— Problem description —
Copying rule for the data below: pictures stay out, and only the lines from the one with "つことのできる乗馬クラブでもあり、 健康や趣味、スポ" down to the one with "conosce Schiller, un", inclusive, are repeated exactly.

______

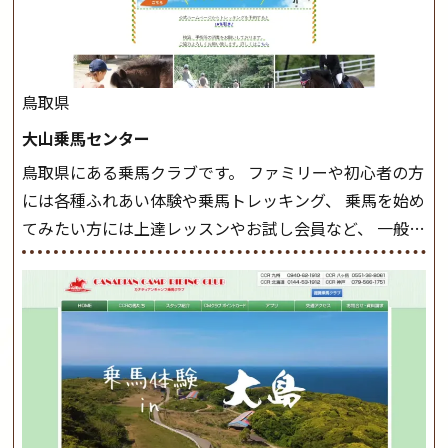
した手綱操作と軽速歩・正反撞ができるようになれば
駈歩(かけあし)練習に入ります。 ホップクラス スタート
クラスで常歩(なみあし)や 速歩、駈歩の初歩をマスター
したら、 次は部班にて駈歩を含めた誘導練習を行いま
鳥取県
しょう。 ステップクラス ホップクラスまでに練習した
大山乗馬センター
まとめをします。 三種歩法をマスターし、ワンランク上
鳥取県にある乗馬クラブです。 ファミリーや初心者の方
の扶助操作や誘導方法を身につけましょう。 注意事項
には各種ふれあい体験や乗馬トレッキング、 乗馬を始め
◆馬場使用状況により、使用する馬場はこちらで決定い
てみたい方には上達レッスンやお試し会員など、 一般の
たしますのでご了承ください ◆基本は雨天決行です
方に幅広くお楽しみいただける施設を目指しています。
が、落雷・強風等のより、安全上急遽中止させていただ
また、お手軽（低価格）に会員になったり自分の馬を持
く場合がございます。 ◆三木ホースランドパークの協議
つことのできる乗馬クラブでもあり、 健康や趣味、スポ
会や講習会等により、一部レッスンが中止になる場合が
ーツ競技として、老若男女様々な方が、日々乗馬をお楽
ございます。 その際、ご予約いただいている皆様には事
しみいただいています。 なお、ゴールデンウィークと夏
前にご連絡いたします。
MIKIホーストレックのツアー
休み期間中は無休で営業していますので、ぜひご家族で
はこちら
お越しください！
大山乗馬センターの紹介記事はこち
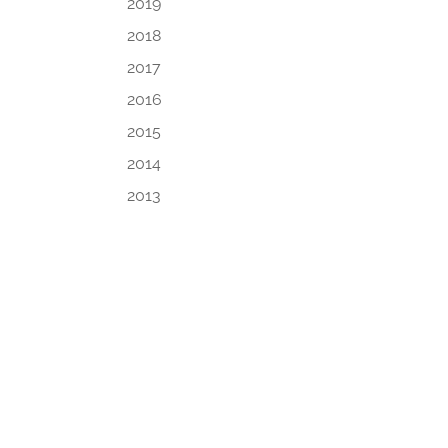
2019
2018
2017
2016
2015
2014
2013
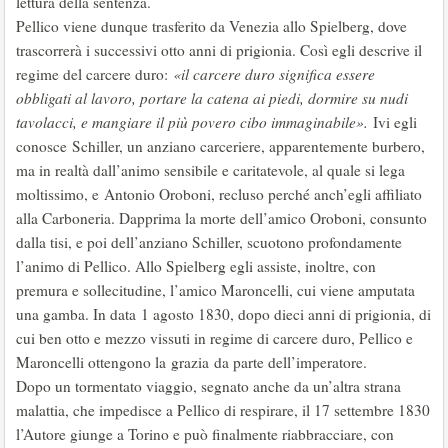
lettura della sentenza.
Pellico viene dunque trasferito da Venezia allo Spielberg, dove
trascorrerà i successivi otto anni di prigionia. Così egli descrive il
regime del carcere duro:
«il carcere duro significa essere
obbligati al lavoro, portare la catena ai piedi, dormire su nudi
tavolacci, e mangiare il più povero cibo immaginabile».
Ivi egli
conosce Schiller, un anziano carceriere, apparentemente burbero,
ma in realtà dall’animo sensibile e caritatevole, al quale si lega
moltissimo, e Antonio Oroboni, recluso perché anch’egli affiliato
alla Carboneria. Dapprima la morte dell’amico Oroboni, consunto
dalla tisi, e poi dell’anziano Schiller, scuotono profondamente
l’animo di Pellico. Allo Spielberg egli assiste, inoltre, con
premura e sollecitudine, l’amico Maroncelli, cui viene amputata
una gamba. In data 1 agosto 1830, dopo dieci anni di prigionia, di
cui ben otto e mezzo vissuti in regime di carcere duro, Pellico e
Maroncelli ottengono la grazia da parte dell’imperatore.
Dopo un tormentato viaggio, segnato anche da un’altra strana
malattia, che impedisce a Pellico di respirare, il 17 settembre 1830
l’Autore giunge a Torino e può finalmente riabbracciare, con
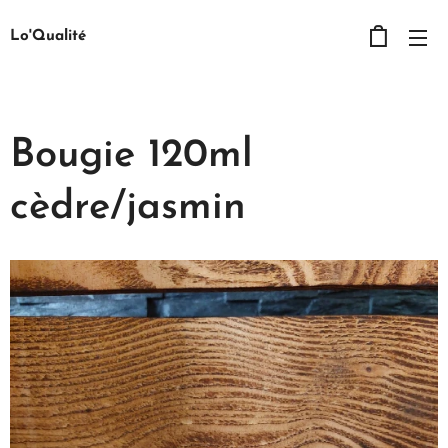
Lo'Qualité
Bougie 120ml
cèdre/jasmin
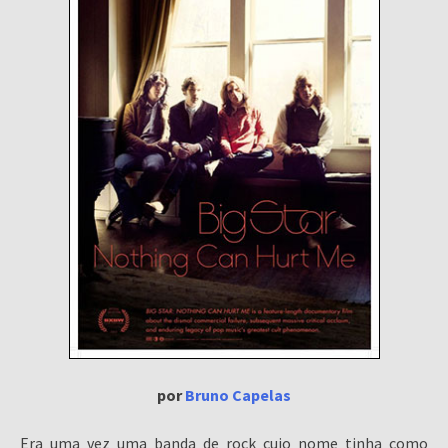
por
Bruno Capelas
Era uma vez uma banda de rock cujo nome tinha como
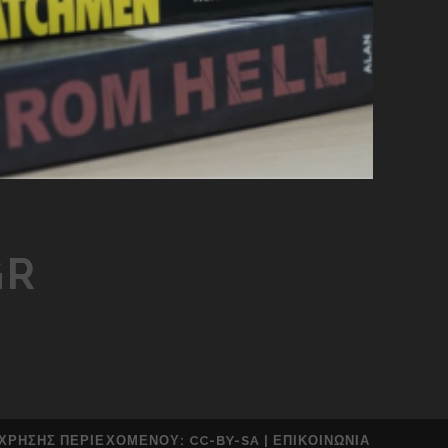
GR
 ΧΡΉΣΗΣ ΠΕΡΙΕΧΟΜΈΝΟΥ:
CC-BY-SA
|
ΕΠΙΚΟΙΝΩΝΊΑ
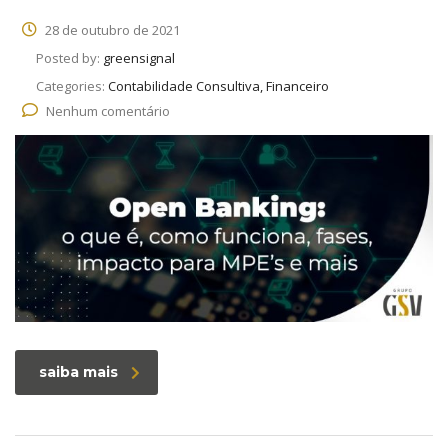
28 de outubro de 2021
Posted by:
greensignal
Categories:
Contabilidade Consultiva, Financeiro
Nenhum comentário
saiba mais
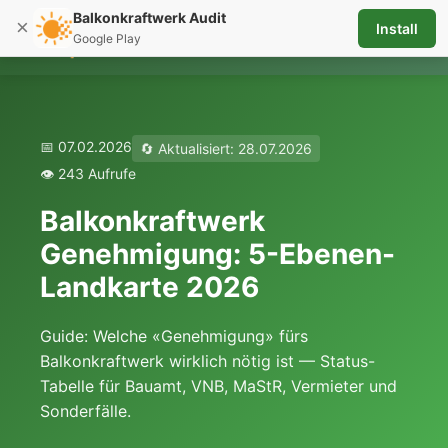
Balkonkraftwerk Audit
×
Install
☰
Google Play
📅 07.02.2026
🔄 Aktualisiert: 28.07.2026
👁️ 243 Aufrufe
Balkonkraftwerk
Genehmigung: 5-Ebenen-
Landkarte 2026
Guide: Welche «Genehmigung» fürs
Balkonkraftwerk wirklich nötig ist — Status-
Tabelle für Bauamt, VNB, MaStR, Vermieter und
Sonderfälle.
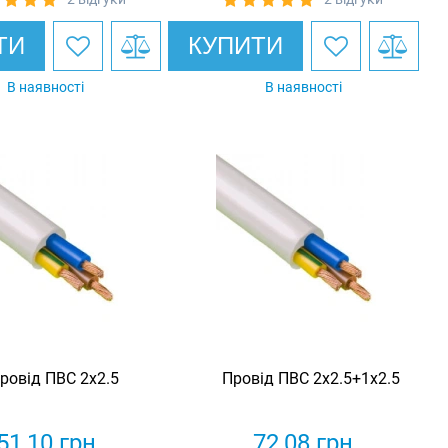
ТИ
КУПИТИ
В наявності
В наявності
ровід ПВС 2х2.5
Провід ПВС 2х2.5+1х2.5
51,10
грн
72,08
грн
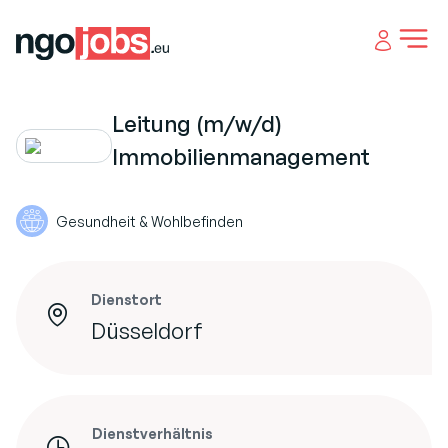
Open 
Leitung (m/w/d)
Immobilienmanagement
Gesundheit & Wohlbefinden
Dienstort
Düsseldorf
Dienstverhältnis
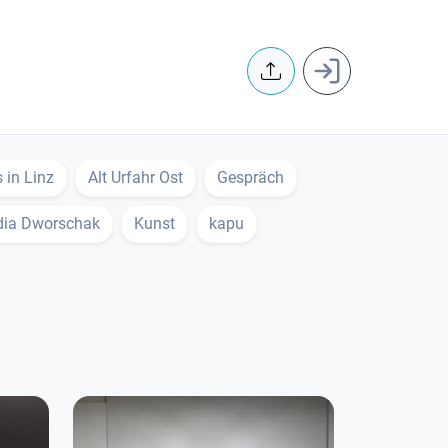
User accoun
 in Linz
Alt Urfahr Ost
Gespräch
dia Dworschak
Kunst
kapu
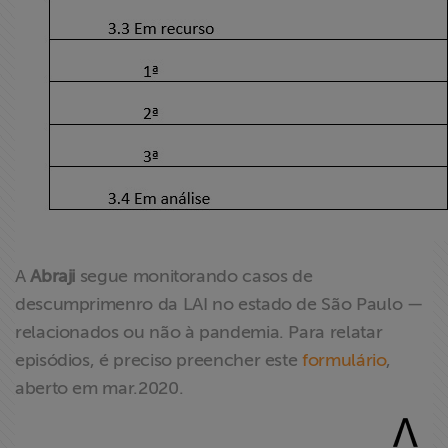
A
Abraji
segue monitorando casos de
descumprimenro da LAI no estado de São Paulo —
relacionados ou não à pandemia. Para relatar
episódios, é preciso preencher este
formulário
,
aberto em mar.2020.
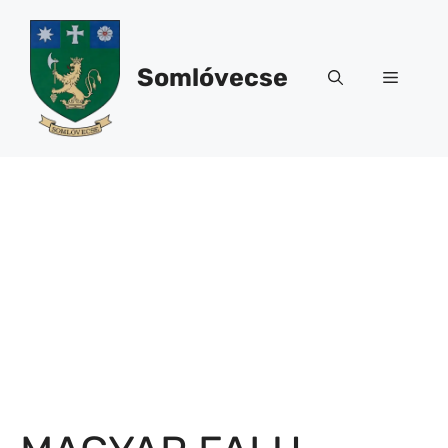
Kilépés
a
tartalomba
Somlóvecse
Menü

______

— Solution for this exercise —
つことのできる乗馬クラブでもあり、 健康や趣味、スポ
会や講習会等により、一部レッスンが中止になる場合が
ーツ競技として、老若男女様々な方が、日々乗馬をお楽
ございます。 その際、ご予約いただいている皆様には事
しみいただいています。 なお、ゴールデンウィークと夏
前にご連絡いたします。
MIKIホーストレックのツアー
休み期間中は無休で営業していますので、ぜひご家族で
はこちら
お越しください！
大山乗馬センターの紹介記事はこち
2019
2018
2017
2016
2015
2014
2013
lettura della sentenza.
Pellico viene dunque trasferito da Venezia allo Spielberg, dove
trascorrerà i successivi otto anni di prigionia. Così egli descrive il
regime del carcere duro:
«il carcere duro significa essere
obbligati al lavoro, portare la catena ai piedi, dormire su nudi
tavolacci, e mangiare il più povero cibo immaginabile».
Ivi egli
conosce Schiller, un anziano carceriere, apparentemente burbero,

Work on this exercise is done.